Dimensions are key/value labels attached to every datum of the metric. Three are injected automatically when you build:

Dimension Value Source
category the metric’s name injected by the builder on build()
coreName the IoT Thing name from withThingName / config
component the component name from withComponentName / config

CloudWatch caps a metric at 10 dimensions (MAX_DIMENSIONS = 10), counting the three injected ones. The SDKs enforce the cap differently when you exceed it:

  • Java, Python, TypeScript throw (Java at addDimension and build; Python and TypeScript at build).
  • Rust is infallible: build() trims the excess custom dimensions (keeping the three injected) and logs a tracing::warn! instead of erroring.

After a metric is defined, emit values by passing the metric name and a map of measureName -> value. There are two emission paths:

  • emitMetric (batched) — records the value into the target’s buffer; it is delivered on the target’s normal interval / batching policy.
  • emitMetricNow (immediate) — bypasses the buffer and delivers right away.

flushMetrics force-drains the buffer on demand. The measure-value container type is language-specific: Map<String, Float> (Java — note Float, not double), a plain dict (Python), HashMap<String, f64> (Rust), and Record<string, number> (TypeScript).

Map<String, Float> values = new HashMap<>();
values.put("replyLatency", 12.5f); // Map<String, Float>
metrics.emitMetric("performance", values); // buffered — drained on the emit interval
metrics.emitMetricNow("performance", values); // immediate — bypasses the buffer
metrics.flushMetrics(); // force-drain now
// metrics.close(); // flush + release the target on shutdown

A target decides where emitted metrics actually go. You select it with metricEmission.target in your component config:

target What it does
log Writes EMF JSON lines to the metric log file (the library default).
messaging Publishes EMF over the active messaging transport.
cloudwatch Sends EMF to CloudWatch through a durable store-and-forward buffer (see below).
cloudwatchcomponent Hands metrics to the AWS-managed CloudWatch metrics Greengrass component.
prometheus Exposes metrics on an HTTP scrape endpoint (the default on Kubernetes).
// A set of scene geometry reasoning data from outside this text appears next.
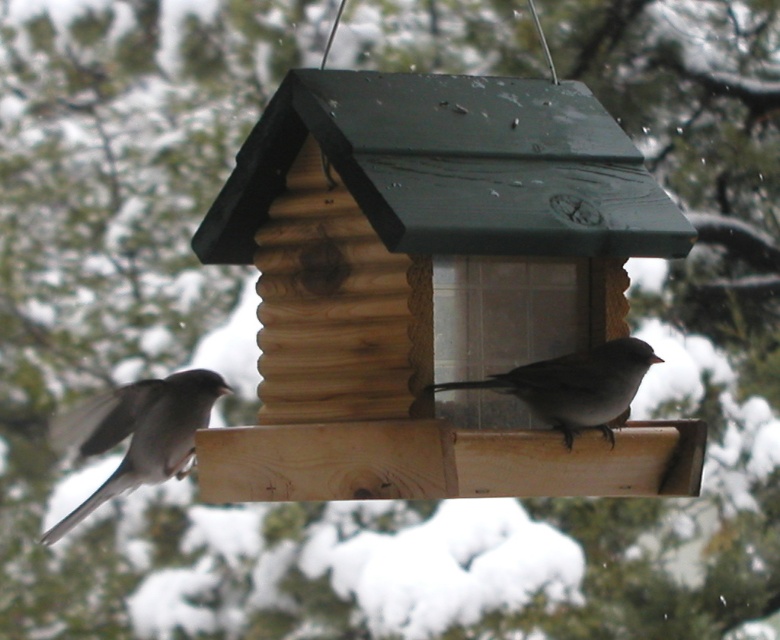 Which is below, gray matte sparrow at left or gray matte sparrow at center?

Positioned lower is gray matte sparrow at left.

You are a GUI agent. You are given a task and a screenshot of the screen. Output one action in this format:
    pyautogui.click(x=<x>, y=<y>)
    Task: Click on the gray matte sparrow at left
    Image resolution: width=780 pixels, height=640 pixels.
    Given the screenshot: What is the action you would take?
    pyautogui.click(x=137, y=433)

Locate an element on the screen. gray matte sparrow at left is located at coordinates (137, 433). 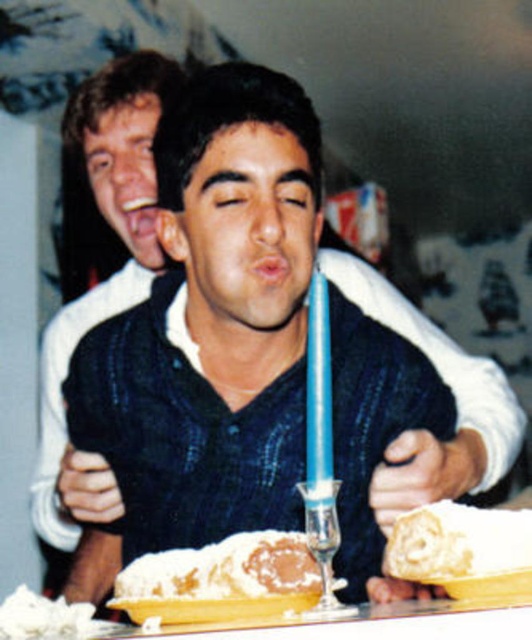 Is white powdered cake at center to the left of white fluffy cake at lower center from the viewer's perspective?

Indeed, white powdered cake at center is positioned on the left side of white fluffy cake at lower center.

Is white powdered cake at center to the right of white fluffy cake at lower center from the viewer's perspective?

No, white powdered cake at center is not to the right of white fluffy cake at lower center.

This screenshot has height=640, width=532. I want to click on white powdered cake at center, so click(x=221, y=580).

Can you confirm if blue wax candle at center is positioned above white fluffy whipped cream at lower left?

Yes.

The width and height of the screenshot is (532, 640). Find the location of `blue wax candle at center`. blue wax candle at center is located at coordinates (319, 387).

This screenshot has width=532, height=640. I want to click on blue wax candle at center, so click(319, 387).

Where is `blue wax candle at center`? blue wax candle at center is located at coordinates (319, 387).

Does point (419, 518) come behind point (87, 605)?

No, (419, 518) is closer to viewer.

Between point (389, 556) and point (34, 602), which one is positioned in front?

Point (389, 556)

Where is `white fluffy cake at lower center`? The width and height of the screenshot is (532, 640). white fluffy cake at lower center is located at coordinates (461, 548).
The effective target is resolved by a three-tier precedence, identical across all four SDKs:

  1. The explicit metricEmission.target from config, if set.
  2. Otherwise the platform-profile defaultprometheus on Kubernetes.
  3. Otherwise the library default, log.

An unknown target name logs a warning and falls back to log.

// component config — metricEmission section
{
"metricEmission": {
"target": "cloudwatch",
"namespace": "MyApp/Metrics"
}
}

The prometheus target inverts the usual lifecycle. Instead of pushing, emit/emitNow only update an in-process latest-value gauge registry; flush is a no-op (a scrape pulls the data); shutdown/close stops the HTTP listener. A Prometheus server (or any scraper) pulls the current values on its own schedule.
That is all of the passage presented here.